As for naturalisation, it is quite a difficult subject. The 1920 law stated that naturalisation leads to the loss of Polish citizenship. This applies to women, without any exceptions. For men, we have something called the “military paradox”. With naturalisation, you would lose your Polish citizenship. However, at the same time, the 1920 Polish citizenship law specified that if you are subject to the Polish military draft, you cannot lose Polish citizenship. Therefore, the law is contradictory - you can lose citizenship through naturalisation yet you cannot lose citizenship because of the draft. In reality, people that were born after 1901 were always considered able-bodied and thus liable to conscription. At first, the draft age was 50, then it was moved to 60, and then back to 50 again. Therefore, naturalisation had no impact whatsoever on these people.

For people that were born at the end of the nineteenth century, we always have to calculate their eligibility for the draft. We also need to check the date they were naturalised and, if they lost citizenship, were their children adults or minors.  It’s worth pointing out that naturalisation after 1951 wasn’t damning at all. Dual citizenship was allowed. All in all, we need to check this brief period between the start of service in the Free Polish Forces and 1951. In essence, we need to confirm that the ancestor didn’t serve in the British Army and naturalisation didn’t occur.

military records from the British Ministry of Defence - issued for Polish Forces under British command
Military records from the British Ministry of Defence - issued for Polish Forces under British command

Have you had many cases where you’ve had to gather paperwork pertaining to Poles who lived in either the German, Austrian or Russian Empire prior to 1920?

Certainly, those cases are the most difficult ones when it comes to securing documents which prove Polish citizenship through ancestry. The 1920 law specified that people were considered to be Polish as long as they could prove they had a domicile in Polish territory as it was in 1920. This territory may have previously been part of the German, Austrian and Russian Empires. As long as somebody stayed within the new Polish borders established after 1918, they received Polish citizenship in 99.9% of cases.

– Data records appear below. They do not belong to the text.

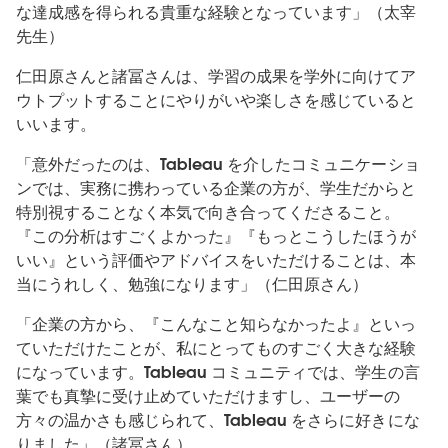
な達成感を得られる貴重な経験となっています」（太宰
先生）
仁田原さんと諸冨さんは、学習の成果を学外に向けてア
ウトプットすることにやりがいや楽しさを感じていると
いいます。
「意外だったのは、Tableau を介したコミュニケーショ
ンでは、実務に携わっている企業の方が、学生だからと
特別視することなく本気で向き合ってくださること。
『この分析はすごくよかった』『もっとこうしたほうが
いい』という評価やアドバイスをいただけることは、本
当にうれしく、勉強になります」（仁田原さん）
「企業の方から、『こんなこと知らなかったよ』といっ
ていただけたことが、私にとってものすごく大きな経験
になっています。Tableau コミュニティでは、学生の言
葉でも真摯に受け止めていただけますし、ユーザーの
方々の温かさも感じられて、Tableau をさらに好きにな
りました」（諸冨さん）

The tricky part is if somebody left before Poland gained independence in 1918 or even before Poland introduced the citizenship law in 1920. So if one’s great-grandparents or grandparents left Poland during the First World War or even at the start of the century, we would have tremendous trouble proving Polish citizenship. To express their desire to become Polish citizens, those ancestors would have had to have gone to the Polish consulate in their new country and report themselves as ex-subjects of Germany, Austria or Russia. They would have had to have declared themselves as being Polish, or having Polish ethnicity, and that they speak the Polish language. Most people didn't employ this privilege because they were either already naturalised citizens in, for instance, the USA or Britain and thus didn't have any motivating factor to claim their Polish citizenship. 

Some people who had left Poland were considered stateless because the Austro-Hungarian, German and Russian Empires were all dissolved to varying degrees. Those people simply didn’t care about being stateless.  In summary, we would need proof of the ancestor’s domicile in the said empires and some proof that they had at least made an enquiry to claim Polish citizenship or at least made some sort of move towards it.

There’s a plethora of documents out there which can verify your Polish citizenship status

This 30-minute interview with Mr Petrus opened my eyes to the sheer range of documents those with Polish roots can submit to the authorities in an attempt to verify their Polish citizenship status. Frankly, Mr Petrus only just scratched the surface when it comes to documents which prove Polish citizenship through ancestry. Feasibly, we could have gone on to talk about many other documents, such as property records, domicile records and military medal records, such as The War Order of Virtuti Militari. Another time perhaps.